Sie hatte schließlich ein Recht, zu wissen wie die Dinge standen,
und auch er würde so erfahren, woran er war. Aber er wusste auch
um die Gefahr, die darin lag, mit der Tür ins Haus zu fallen. Mehr
noch als bloße Zurückweisung fürchtete er, dass sein
Handeln als missverstandene Freundschaft gewertet werden könnte
und dass er somit das wunderbare kumpelhafte Verhältnis zu ihr
aufs Spiel setzte. Die Zahl seiner Freunde war gering genug, um dieses
Risiko eindeutig als unannehmbar herauszustellen. Er unterdrückte
den flüchtigen Impuls, sie einfach zu umarmen und begnügte
sich damit, sie anzuschweigen.
Nach einem unendlichen, kurzen Augenblick sagte sie -- ein wenig
verlegen, wie ihm schien --: "Nun... wir sehen uns dann heute Abend."
Er schloss für einen kurzen Moment die Augen. Ja, heute Abend,
dachte er. Umgeben von zahlreichen Leuten, wie immer. Dort, wo er sie
regelmäßig sah, fühlte er sich ihr besonders nah, weil
er sich das Gefühl einreden konnte, dass ihn mit ihr eine Art
Geheimnis verband.

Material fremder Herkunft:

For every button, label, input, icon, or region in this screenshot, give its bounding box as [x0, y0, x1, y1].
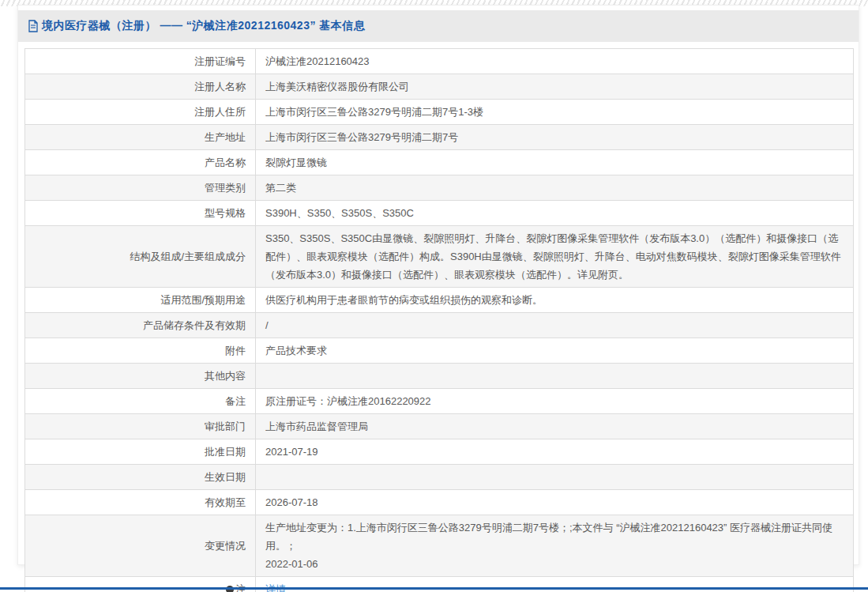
document-icon [28, 20, 39, 32]
row-label: 变更情况 [25, 515, 256, 577]
table-row: 批准日期2021-07-19 [25, 439, 854, 465]
row-label: 注册人名称 [25, 74, 256, 100]
row-value: 供医疗机构用于患者眼前节的病变或组织损伤的观察和诊断。 [256, 288, 854, 313]
row-label: 备注 [25, 389, 256, 414]
table-row: 产品储存条件及有效期/ [25, 313, 854, 338]
row-value: 上海市闵行区三鲁公路3279号明浦二期7号 [256, 125, 854, 150]
table-row: 注册证编号沪械注准20212160423 [25, 49, 854, 74]
table-row: 有效期至2026-07-18 [25, 490, 854, 515]
row-value [256, 465, 854, 490]
row-label: 生效日期 [25, 465, 256, 490]
table-row: 生效日期 [25, 465, 854, 490]
page-title: 境内医疗器械（注册） —— “沪械注准20212160423” 基本信息 [42, 19, 365, 33]
registration-info-table: 注册证编号沪械注准20212160423注册人名称上海美沃精密仪器股份有限公司注… [24, 48, 854, 592]
row-label: 附件 [25, 338, 256, 364]
table-row: 管理类别第二类 [25, 175, 854, 201]
row-label: 其他内容 [25, 364, 256, 389]
row-value: 详情 [256, 577, 854, 592]
row-value: 第二类 [256, 175, 854, 201]
row-value: 生产地址变更为：1.上海市闵行区三鲁公路3279号明浦二期7号楼；;本文件与 “… [256, 515, 854, 577]
row-value [256, 364, 854, 389]
table-row: 变更情况生产地址变更为：1.上海市闵行区三鲁公路3279号明浦二期7号楼；;本文… [25, 515, 854, 577]
table-row: 注册人住所上海市闵行区三鲁公路3279号明浦二期7号1-3楼 [25, 100, 854, 125]
registration-table-body: 注册证编号沪械注准20212160423注册人名称上海美沃精密仪器股份有限公司注… [25, 49, 854, 592]
row-value: 产品技术要求 [256, 338, 854, 364]
row-value: 2026-07-18 [256, 490, 854, 515]
row-label: 型号规格 [25, 201, 256, 226]
row-value: 上海市药品监督管理局 [256, 414, 854, 439]
row-label: 注册人住所 [25, 100, 256, 125]
row-label: 批准日期 [25, 439, 256, 465]
row-label: 结构及组成/主要组成成分 [25, 226, 256, 288]
row-label: 审批部门 [25, 414, 256, 439]
row-value: 沪械注准20212160423 [256, 49, 854, 74]
row-label: 注 [25, 577, 256, 592]
table-row: 审批部门上海市药品监督管理局 [25, 414, 854, 439]
row-label: 有效期至 [25, 490, 256, 515]
footer-divider [0, 587, 868, 590]
row-value: 原注册证号：沪械注准20162220922 [256, 389, 854, 414]
row-label: 生产地址 [25, 125, 256, 150]
table-row: 适用范围/预期用途供医疗机构用于患者眼前节的病变或组织损伤的观察和诊断。 [25, 288, 854, 313]
row-label: 注册证编号 [25, 49, 256, 74]
table-row: 注详情 [25, 577, 854, 592]
row-label: 管理类别 [25, 175, 256, 201]
table-row: 其他内容 [25, 364, 854, 389]
table-row: 生产地址上海市闵行区三鲁公路3279号明浦二期7号 [25, 125, 854, 150]
table-row: 结构及组成/主要组成成分S350、S350S、S350C由显微镜、裂隙照明灯、升… [25, 226, 854, 288]
table-row: 附件产品技术要求 [25, 338, 854, 364]
row-value: / [256, 313, 854, 338]
table-row: 注册人名称上海美沃精密仪器股份有限公司 [25, 74, 854, 100]
content-panel: 境内医疗器械（注册） —— “沪械注准20212160423” 基本信息 注册证… [17, 5, 859, 565]
table-row: 产品名称裂隙灯显微镜 [25, 150, 854, 175]
row-value: 2021-07-19 [256, 439, 854, 465]
table-row: 备注原注册证号：沪械注准20162220922 [25, 389, 854, 414]
row-value: 上海市闵行区三鲁公路3279号明浦二期7号1-3楼 [256, 100, 854, 125]
row-value: 裂隙灯显微镜 [256, 150, 854, 175]
row-label: 适用范围/预期用途 [25, 288, 256, 313]
page-header: 境内医疗器械（注册） —— “沪械注准20212160423” 基本信息 [18, 10, 859, 42]
row-value: S350、S350S、S350C由显微镜、裂隙照明灯、升降台、裂隙灯图像采集管理… [256, 226, 854, 288]
row-label: 产品名称 [25, 150, 256, 175]
row-value: S390H、S350、S350S、S350C [256, 201, 854, 226]
row-value: 上海美沃精密仪器股份有限公司 [256, 74, 854, 100]
table-row: 型号规格S390H、S350、S350S、S350C [25, 201, 854, 226]
row-label: 产品储存条件及有效期 [25, 313, 256, 338]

Und gleichzeitig fühlte er sich ihr besonders
fern, weil er dort noch viel weniger als anderswo über das reden
konnte, was ihn bewegte. Trotzdem freute er sich darauf, wie auf jede
Gelegenheit, in ihrer Nähe zu sein. "Ja," gab er zurück, "bis
heute Abend."
Noch bevor sie wirklich zu ende war begann die flüchtige
Begegnung, sich wieder und wieder in seinen Gedanken zu wiederholen. Er
hatte eine Gelegenheit verstreichen lassen -- aber nein, der Zeitpunkt
wäre nicht der Richtige gewesen -- gut, aber er hätte
wenigstens ein Gespräch mit ihr beginnen können -- ach, es
hätte ja doch nichts geändert: das, was er ihr wirklich zu
sagen hatte, wäre unerwähnt geblieben. Der Wunsch, sich ihr
mitzuteilen, wurde immer größer, aber umso größer
wurde auch seine Angst. Also hatte er sich für das Warten
entschieden. Liebende, dachte er, hoffen gerne darauf, dass die Zeit
ihnen hilft. Dass sie, wenn sie lange genug warten, ihre Frage erst zu
stellen brauchen, wenn sie die Antwort schon kennen. Doch seine
Ungeduld und seine Intuition waren sich einig, dass er nicht so lange
würde warten können. Er würde seine Frage stellen
müssen, ohne ihre Antwort auch nur erahnen zu können.
Andererseits ging es aber auch darum ihr mitzuteilen, dass jede Minute
ihrer Gegenwart für ihn ein Grund zur Freude, jede Sekunde ihrer
ungeteilten Aufmerksamkeit gar für ihn ein großes Geschenk
geworden war. Dazu bedurfte es einer ganz besonderen Situation und vor
allem ganz besonderer Worte. Beides passte nicht zu einer
zufälligen Begegnung.
Er sah ihr nach, während sie sich entfernte, und hoffte,
irgendwann die richtigen Worte zu finden.